Dr. Yachin Evri, the Technion's first winner of the Zuckerman scholarship, develops nanometric materials with unique properties
Dr. Yachin Evari joined the ranks of the Technion about a year ago as a faculty member in the Faculty of Materials Science and Engineering, and since then he has been devoting a significant portion of his time to forming his research group in the faculty. According to him, "It's a great and interesting process, full of interactions that require you to be involved and understand things very deeply. To my delight, we have already achieved interesting results, and some of them are in the final stages of scientific publications."
Dr. Evari, who completed a doctorate at the University of Cambridge and a post-doctorate at MIT, returned to Israel with the assistance of the Zuckerman scholarship (see left). Now, in addition to his faculty appointment, he is a member of the Solid State Institute, the Russell Berry Nanotechnology Institute (RBNI) and the Grand Energy Program. Today he lives with his family in the village of the well-off at the Technion and notes favorably the process of his and other faculty members at the Technion. "There is a dedicated and efficient system here that helps us and greatly softens the difficult process of returning to Israel."
He grew up in Jerusalem, studied at the Himmelfarb High School in the city and loved the Gemara studies very much. "I think these studies sharpen thinking and help develop logic patterns that also help in scientific research," he says. After military service in an elite unit, he began studying physics at the Hebrew University, where he also met his wife Avital, currently a postdoctoral student in chemistry and computational biology at McGill University in Canada.

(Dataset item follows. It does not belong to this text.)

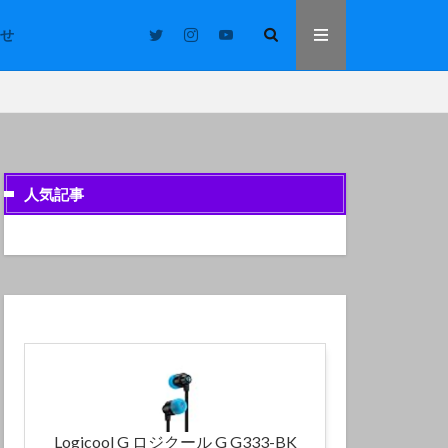
せ
人気記事
Logicool G ロジクール G G333-BK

An honors scholarship usually reserved for doctoral students led the two young students to Imperial College in London. According to him, "It was an excellent exposure to academia in the UK, and my supervisor recommended Cambridge to me." Indeed, after a master's degree in physics at the Weizmann Institute, Hebrew flew to Cambridge, where he completed a doctorate at the Center for Nanosciences and worked in the field of nanoferroelectricity. "Proelectricity is a built-in property of the material - electrical directionality - that can be reversed with the help of an external electric voltage, and I am investigating it at the nanometric levels of the material."
Collective response
In Cambridge, Ivri began to delve into the issue of collective reactions of the material to external stimuli. "In nanometric systems, the collective behavior of the material is of great significance - behavior that cannot be deduced from observing two or three particles. Just as it is impossible to characterize a grouping by two people or a quorum by three, so it is impossible to characterize functional nanoscale materials based on individual particles. The multiplicity of particles in a material has a very complex cumulative effect, so it is important to understand this phenomenon at a systemic level."
Mapping this collective behavior is a very complex task, which requires multidisciplinary research that combines science and application and between different fields such as physics and materials engineering. "That's why I found myself in the Faculty of Materials Science and Engineering, where real multidisciplinary research is conducted that sits at the intersection between physics, chemistry and materials engineering. It's a small and very diverse faculty that gives researchers a lot of independence."
functional materials
The basic research in the field, which Dr. Evri continues even today as a faculty member at the Technion, has far-reaching practical implications. This is because the characterization of functional materials and their control on a nanometer scale has a significant potential impact on the high-tech industry and other fields. Evri developed new superconductors - materials characterized by quantum behavior even at the microscopic level - which have significant technological advantages.
The young research group focuses on the issue of energy consumption by computers. "The meteoric increase in the amount of information that computers are required to store and process dramatically increases the power supplies consumed by computer systems, especially servers, and accelerates the heating of the device itself (the computer). This matter is becoming a global problem that requires a serious solution."
Ivri believes that "the material is the machine", therefore a change in the materials used in the world of computing may lead to a drastic reduction in the required power. "The functional materials I am developing are characterized by high energy efficiency, so I estimate that in this field too we can be partners in a very dramatic change - what a billion transistors do today, only fifty will do."